• Assignment:
Only the lines from the one containing "Image resolution: width=802, height=1991." through the one containing "[Last name] (284, 1216)" should be printed, exactly as they appear below, with both ends included.

• Available records:
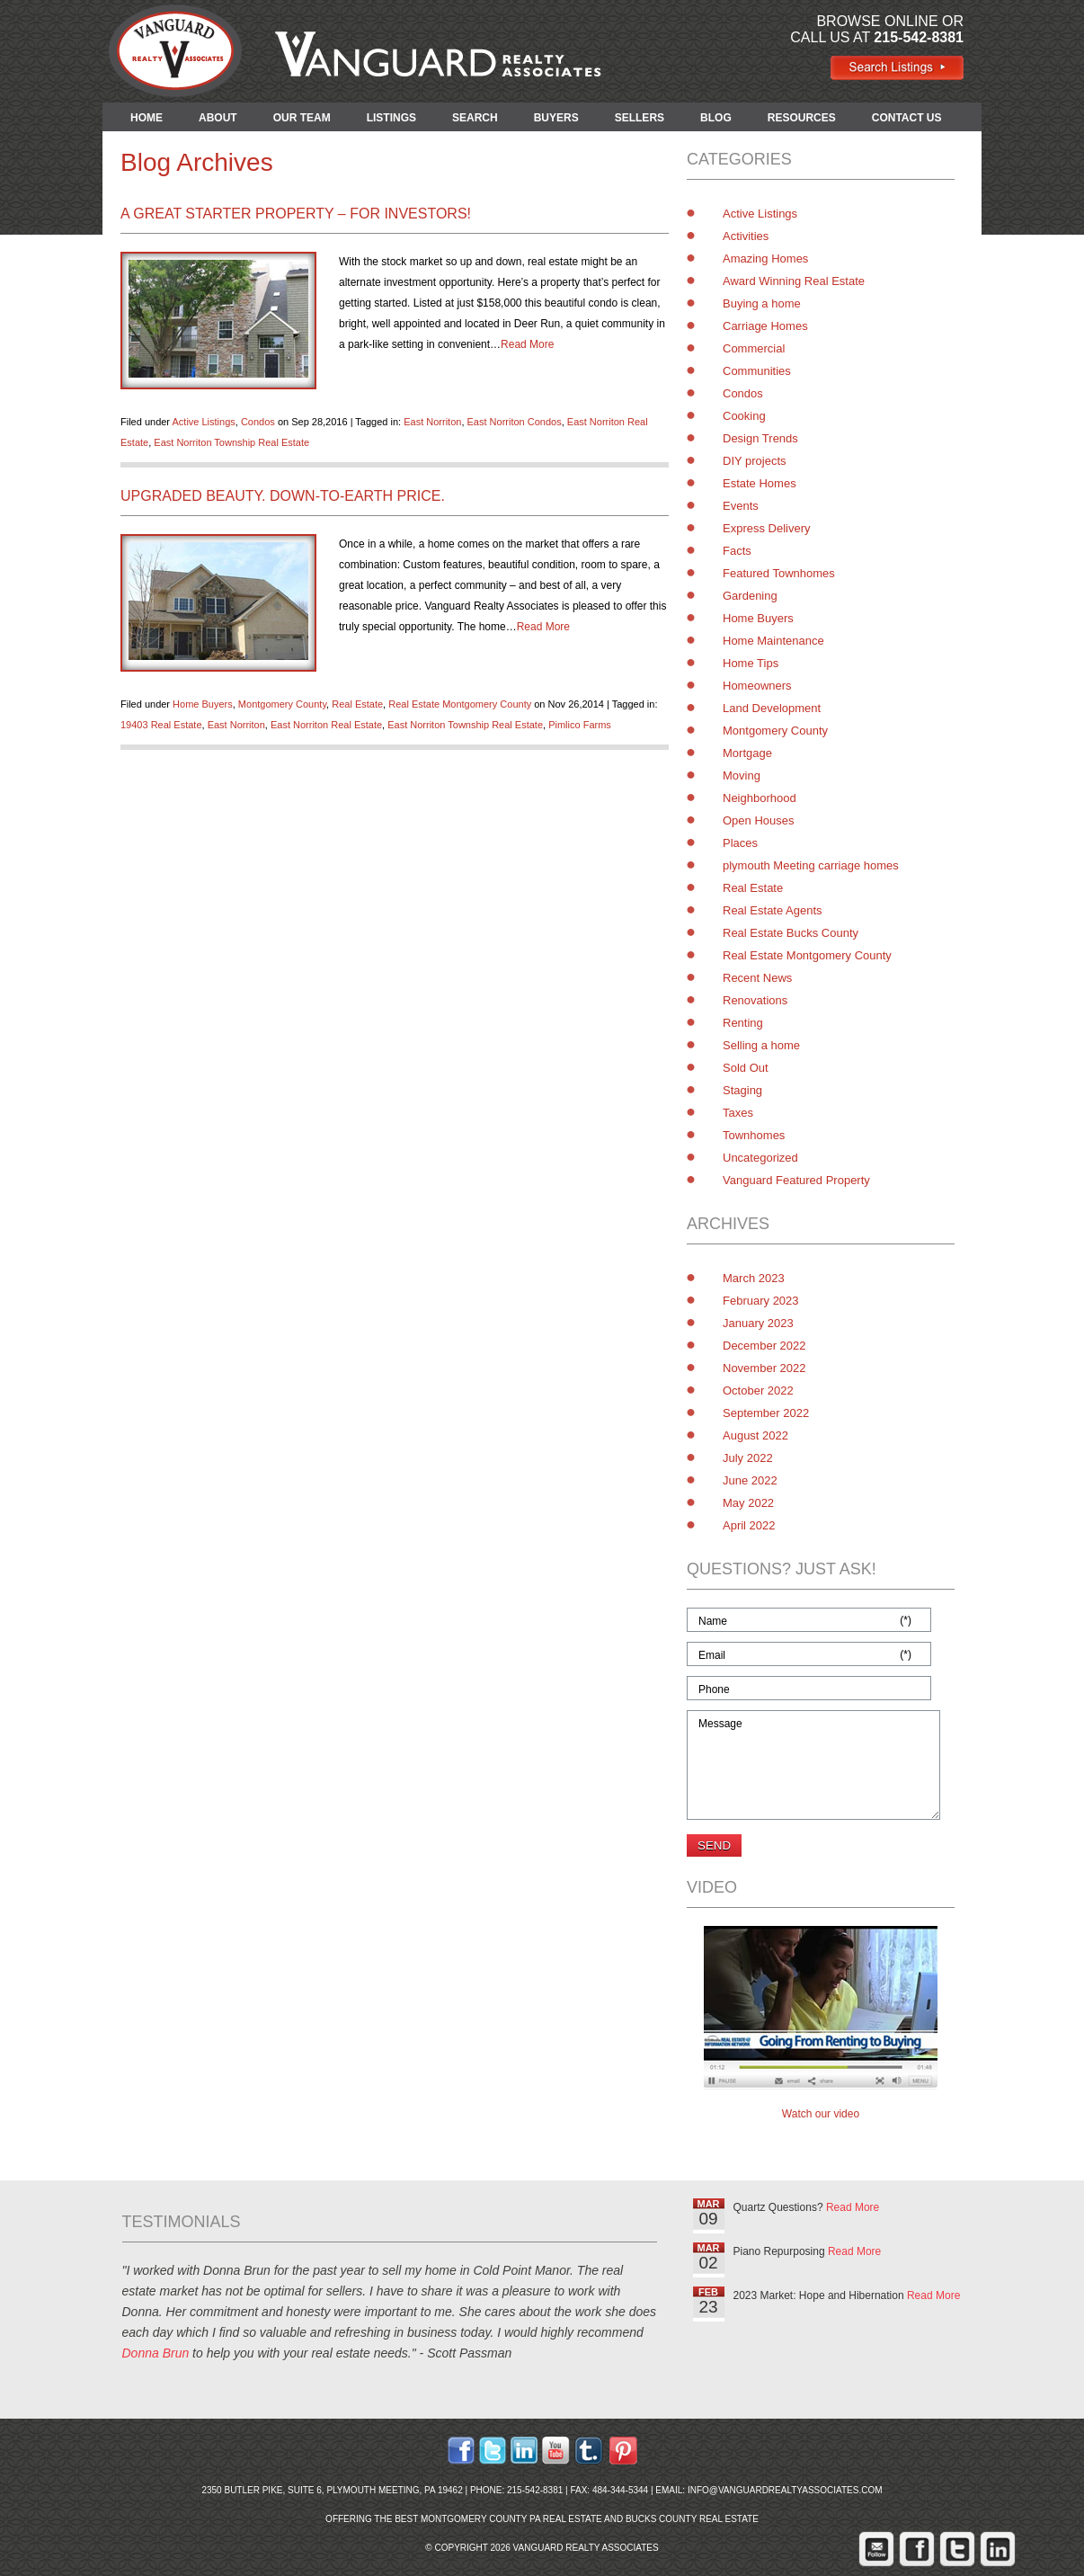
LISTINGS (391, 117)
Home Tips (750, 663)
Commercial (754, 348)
* * *
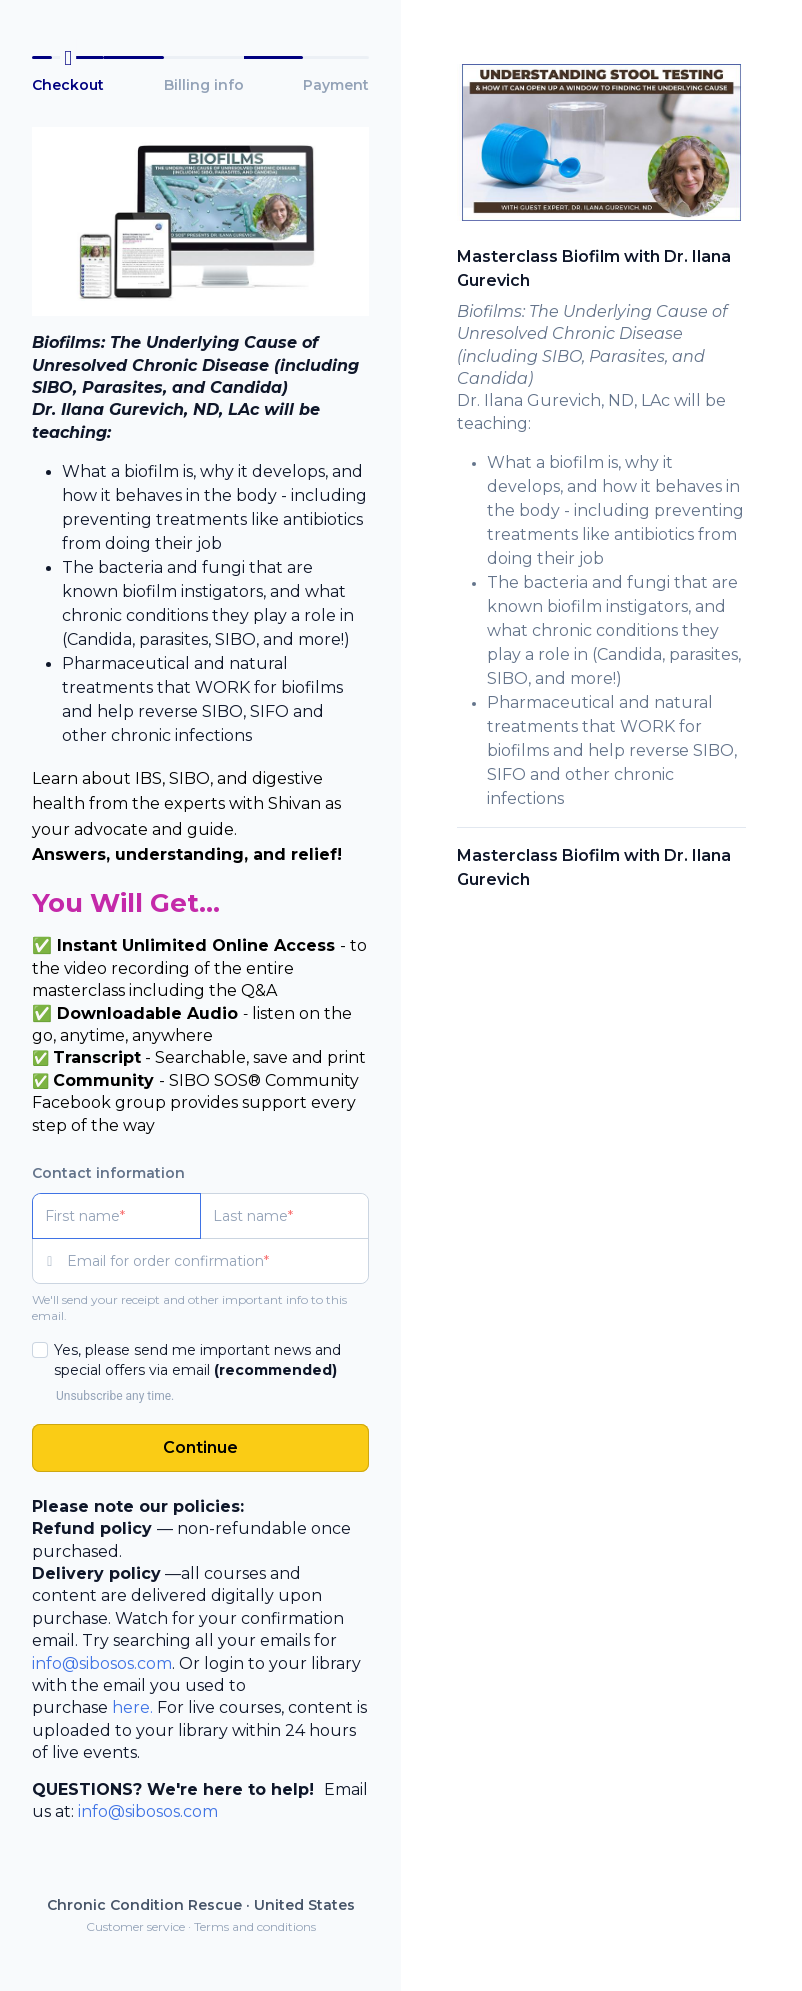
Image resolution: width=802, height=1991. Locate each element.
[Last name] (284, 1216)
---
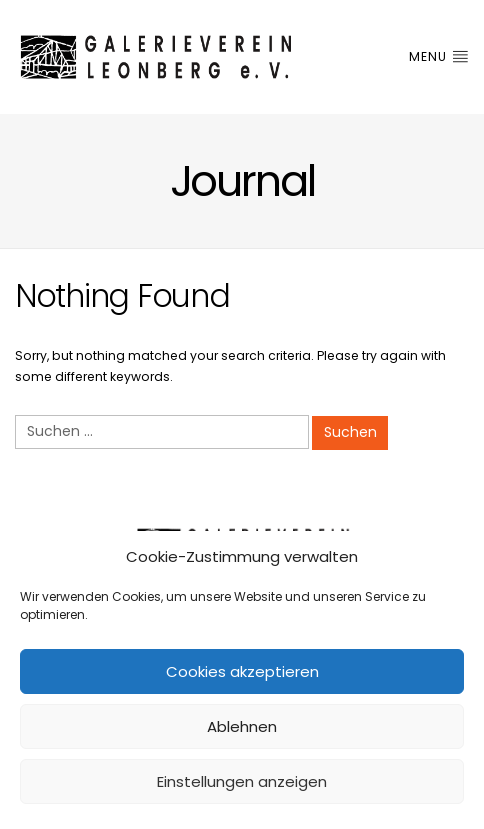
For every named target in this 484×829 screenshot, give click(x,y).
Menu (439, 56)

• Answer:
Image resolution: width=802, height=1991. Locate each element.
[Last name] (284, 1216)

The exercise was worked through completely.